In opposition to this apocalypse of pretended seers, with its false information on the subject of the lost, we place the Revelation of John, with its Divinely-authenticated intelligence on the condition of the damned: "The smoke of their torment ascendeth up for ever and ever." (Rev. xiv. 11.) "And beside all this," said Abraham in Paradise to the rich man in hell, 66 between us and you there is a great gulf fixed: so that they which would pass from hence to you cannot; neither can they pass to us, that would come from thence." (Luke xvi. 26.)

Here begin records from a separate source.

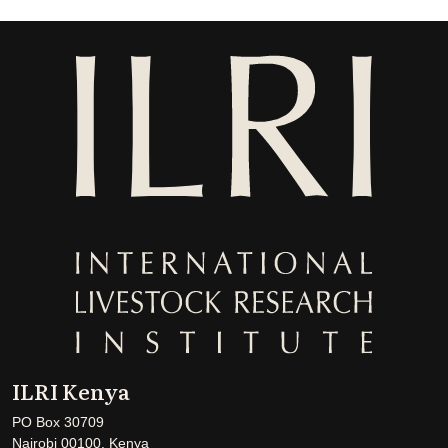
ILRI Kenya
PO Box 30709
Nairobi 00100, Kenya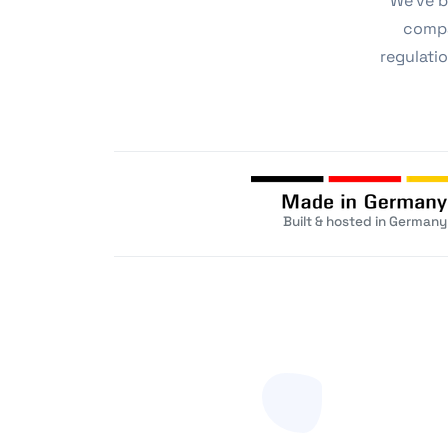
We've b
compa
regulatio
Built & hosted in Germany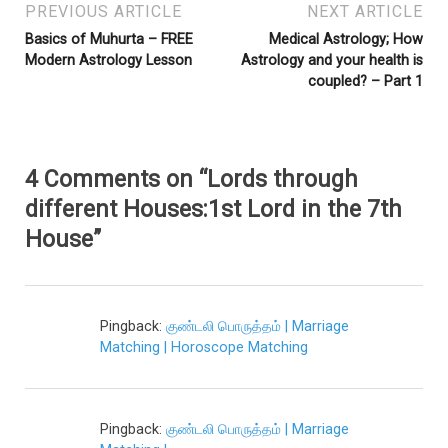
PREVIOUS ARTICLE
NEXT ARTICLE
Basics of Muhurta – FREE
Medical Astrology; How
Modern Astrology Lesson
Astrology and your health is
coupled? – Part 1
4 Comments on “Lords through
different Houses:1st Lord in the 7th
House”
Pingback:
குண்டலி பொருத்தம் | Marriage
Matching | Horoscope Matching
Pingback:
குண்டலி பொருத்தம் | Marriage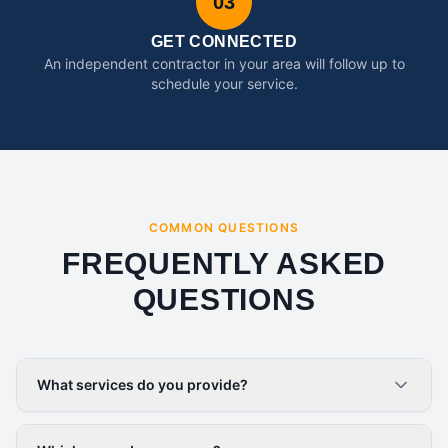
03
GET CONNECTED
An independent contractor in your area will follow up to
schedule your service.
COMMON QUESTIONS
FREQUENTLY ASKED
QUESTIONS
What services do you provide?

But upon the supposition that the unjust man, destined to be unjust still, that the filthy man, doomed to be filthy still, were admitted in their sinful state into heaven, they could not possibly experience happiness there. If outward objects sights surpassing beautiful, and sounds surpassing sweet-could render them happy, their felicity would be certain and complete; but, it is well known, that happiness is much more dependent upon the inward state of a man's mind than upon the outward circumstances of a man's condition. Wretchedness in wealth and happiness in poverty, palace misery and cottage joy, are conditions and feelings, examples of which are supplied us in the everyday history of human life. The child, taken from the widow's cabin by the bleak and barren moorland, to be the adopted daughter of the noble lady in the stately mansion, pines and sighs, in the midst of splendour and plenty, to be back with her brothers at play. To gather wild flowers, and chase the bee, and listen to the songbird of the glen have greater attractions for her than the splendidly-bound volumes, and beautiful pictures, and costly furniture of the rich baronial hall. The child was unprepared by previous training for this great transition. The refined enjoyments and luxuriant pleasures of the mansion were not adapted to her tastes, and habits, and

desires. What others enjoyed with manifest delight, she entirely failed to relish, and, longing to escape from a state of splendid gloom and elegant restraint, she asked, "Lady, kind lady, let me go." But the repulsion of feeling is still stronger if the disparity be moral. I can conceive of a libertine feeling inexpressibly wretched during a month's visit to a pious family. Their godly conversation and devotional spirit, their hymn-singing and worship, their frequent study of the Bible and perusal of religious biography, their strict observance of the Sabbath and punctual attendance at the house of God; all these are wearisome and irksome to him in the extreme. There is no sympathy between his tastes, and feelings, and pursuits and those of this pious family. He is wearied with his visit, and longs for a return to his old habits and tavern companions, when he can again indulge in filthy conversation, and join in the loud laugh, and sing merrily the drunkard's song. Well, just for a moment, imagine such a man as this admitted into heaven. He cannot breathe its moral atmosphere, nor indulge in holy feeling, nor lose himself in blissful ecstasy, nor thrill with absorbing song. What cares he that the city he inhabits has walls of jasper, and gates of pearl, and streets of gold; these cannot make him happy while his character is unjust and his heart is unclean. With the holy society of heaven he has no emotions in common; he cannot feel devotional, nor enjoy worship, nor love God. Heaven, in fact, to such a man, would be more intolerable than hell. In the absence of all "meetness for the inheritance with the saints in light," he would willingly forsake the unappreciated pleasures and the unenjoyed fellowships of heaven, and seeking elsewhere more congenial society would gladly cry, Hail, horrors, hail, infernal world, and thou profoundest hell!"